Why not just save on fees and keep these two cross collaterailsed for now and get an incease for the 20% deposit ?
This will avoid the refinance costs and still allow you to buy another property… Unless there is a deeper reason you can’t get approved that you have not mentioned.Banks are still lending if the developers have experience, a strong balance sheet and plenty of equity. Pre-sales required in almost all instances. If your a first time developer you should cut you teeth on something a little smaller to start with.
Lots of people lose money on these deals
Mark – Terry has a point re offset has benefits. My point above and I think Terry’s is that one glove dosnt fit all people and it depends on future goals amongst many other things.

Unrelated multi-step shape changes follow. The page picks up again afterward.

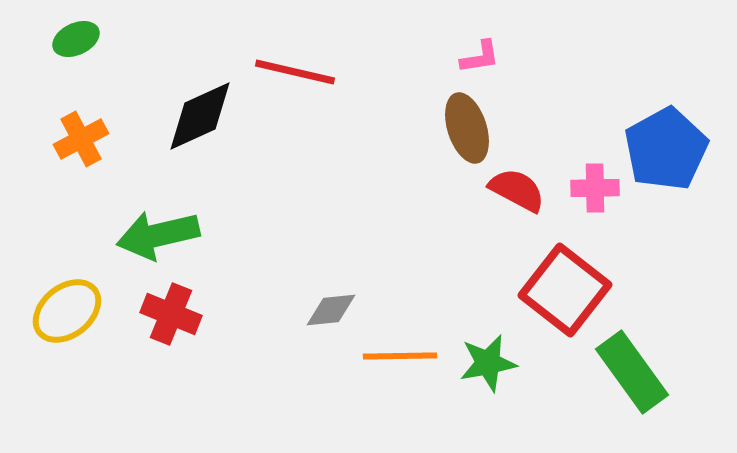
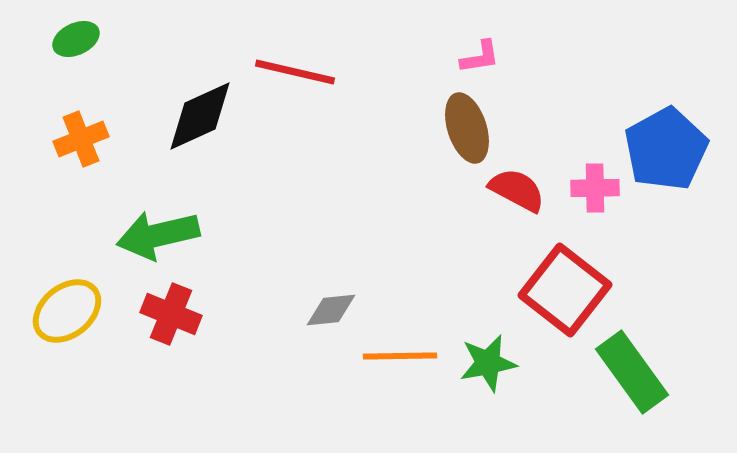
orange cross: rotated 6 degrees clockwise
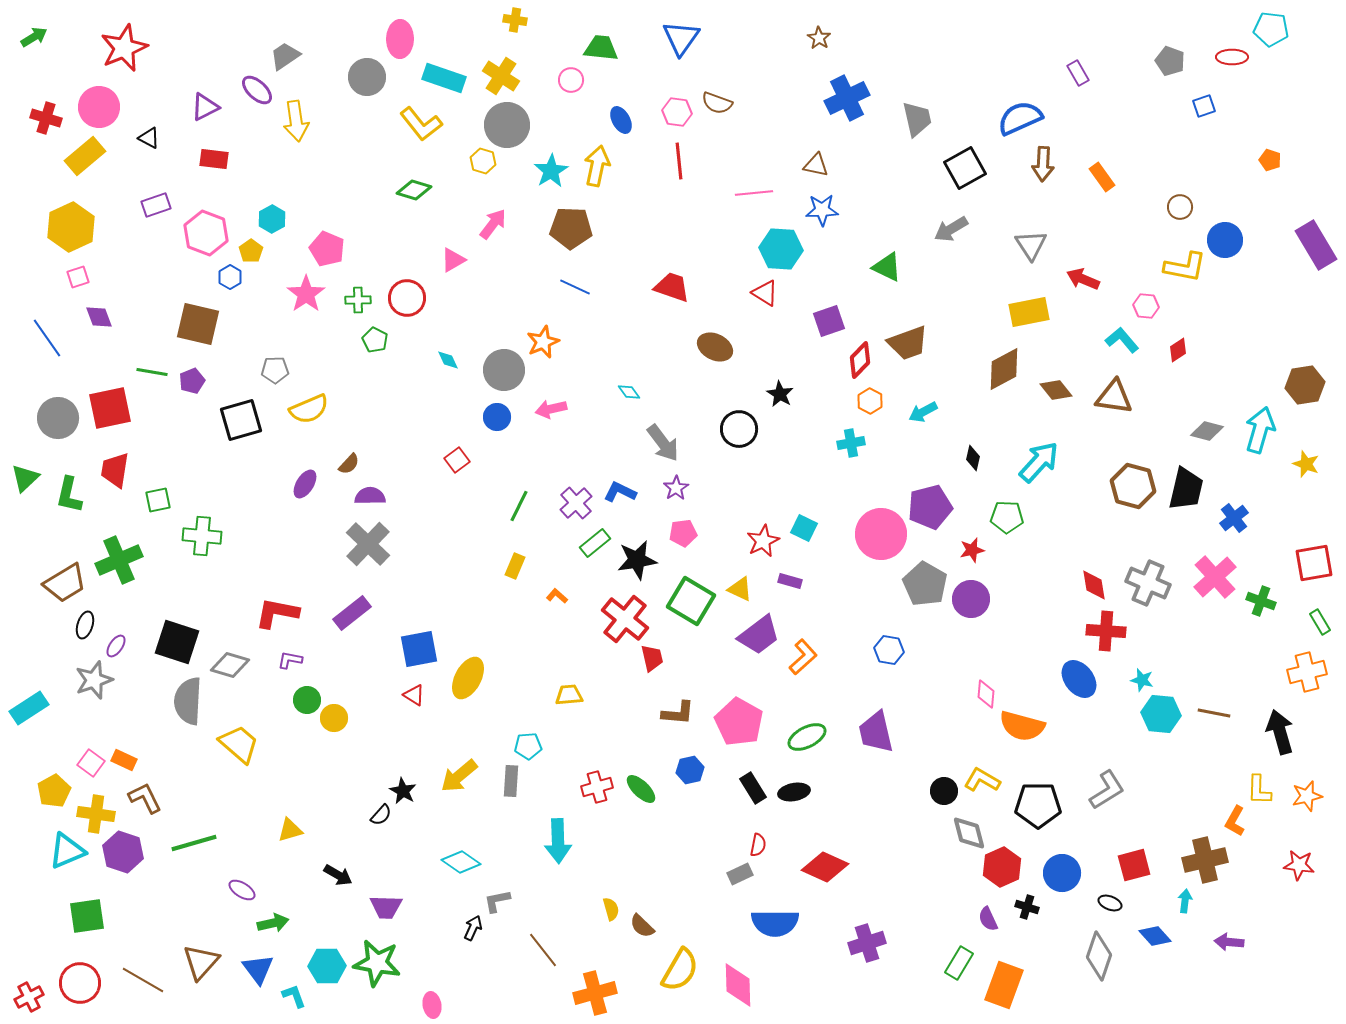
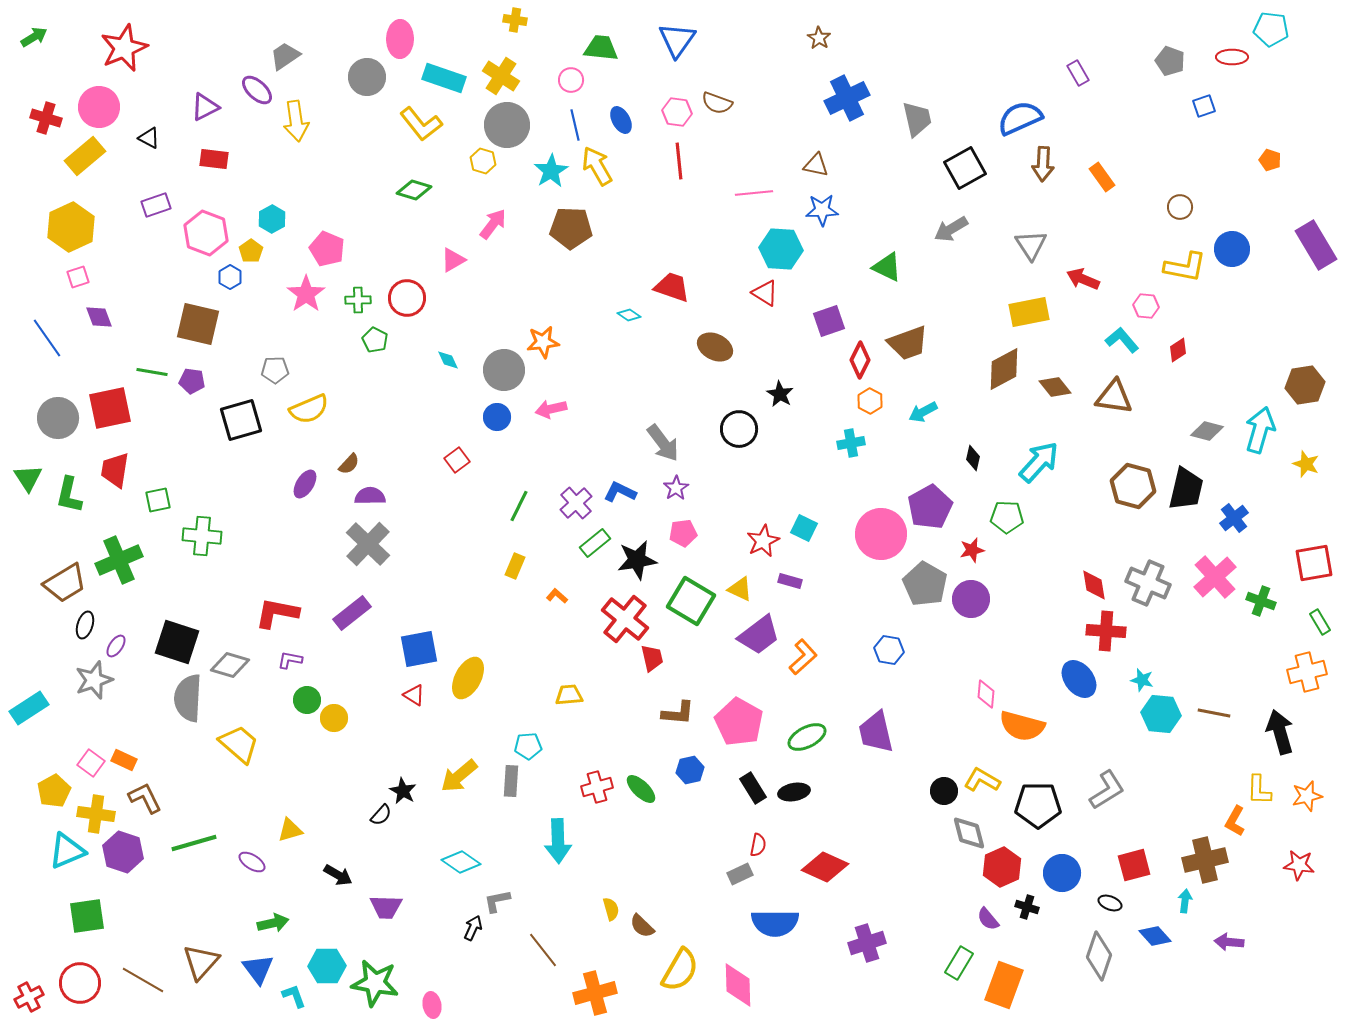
blue triangle at (681, 38): moved 4 px left, 2 px down
yellow arrow at (597, 166): rotated 42 degrees counterclockwise
blue circle at (1225, 240): moved 7 px right, 9 px down
blue line at (575, 287): moved 162 px up; rotated 52 degrees clockwise
orange star at (543, 342): rotated 16 degrees clockwise
red diamond at (860, 360): rotated 18 degrees counterclockwise
purple pentagon at (192, 381): rotated 30 degrees clockwise
brown diamond at (1056, 390): moved 1 px left, 3 px up
cyan diamond at (629, 392): moved 77 px up; rotated 20 degrees counterclockwise
green triangle at (25, 478): moved 3 px right; rotated 20 degrees counterclockwise
purple pentagon at (930, 507): rotated 15 degrees counterclockwise
gray semicircle at (188, 701): moved 3 px up
purple ellipse at (242, 890): moved 10 px right, 28 px up
purple semicircle at (988, 919): rotated 15 degrees counterclockwise
green star at (377, 963): moved 2 px left, 20 px down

Another thing no one has touched on is servicing. Some banks will assess deals on a 30 year term. If you apply for 5 years IO then 25 years PI banks will often assess capacity to repay over 25 years.
E.g. Cba calculator
income 80k one adult, no dependents. No other liabilities
max loan 30 years $487,784
max loan 5 yr I/O then 25 p+i $421,729
max loan 10 yr I/O the. 20 p+i $286,306With this in mind lender selection will also impact what is best for you. Your choice of lender may be more important to you than keeping your debt I/O… E.g they might be 0.5% cheaper.
Also a loan of 300,000, pi, 6%, 30 years, will have a balance of approx 279k after 5 years. The 21k difference is usually not in the offset for interest only clients. 10 years in banking tells me most people spend it.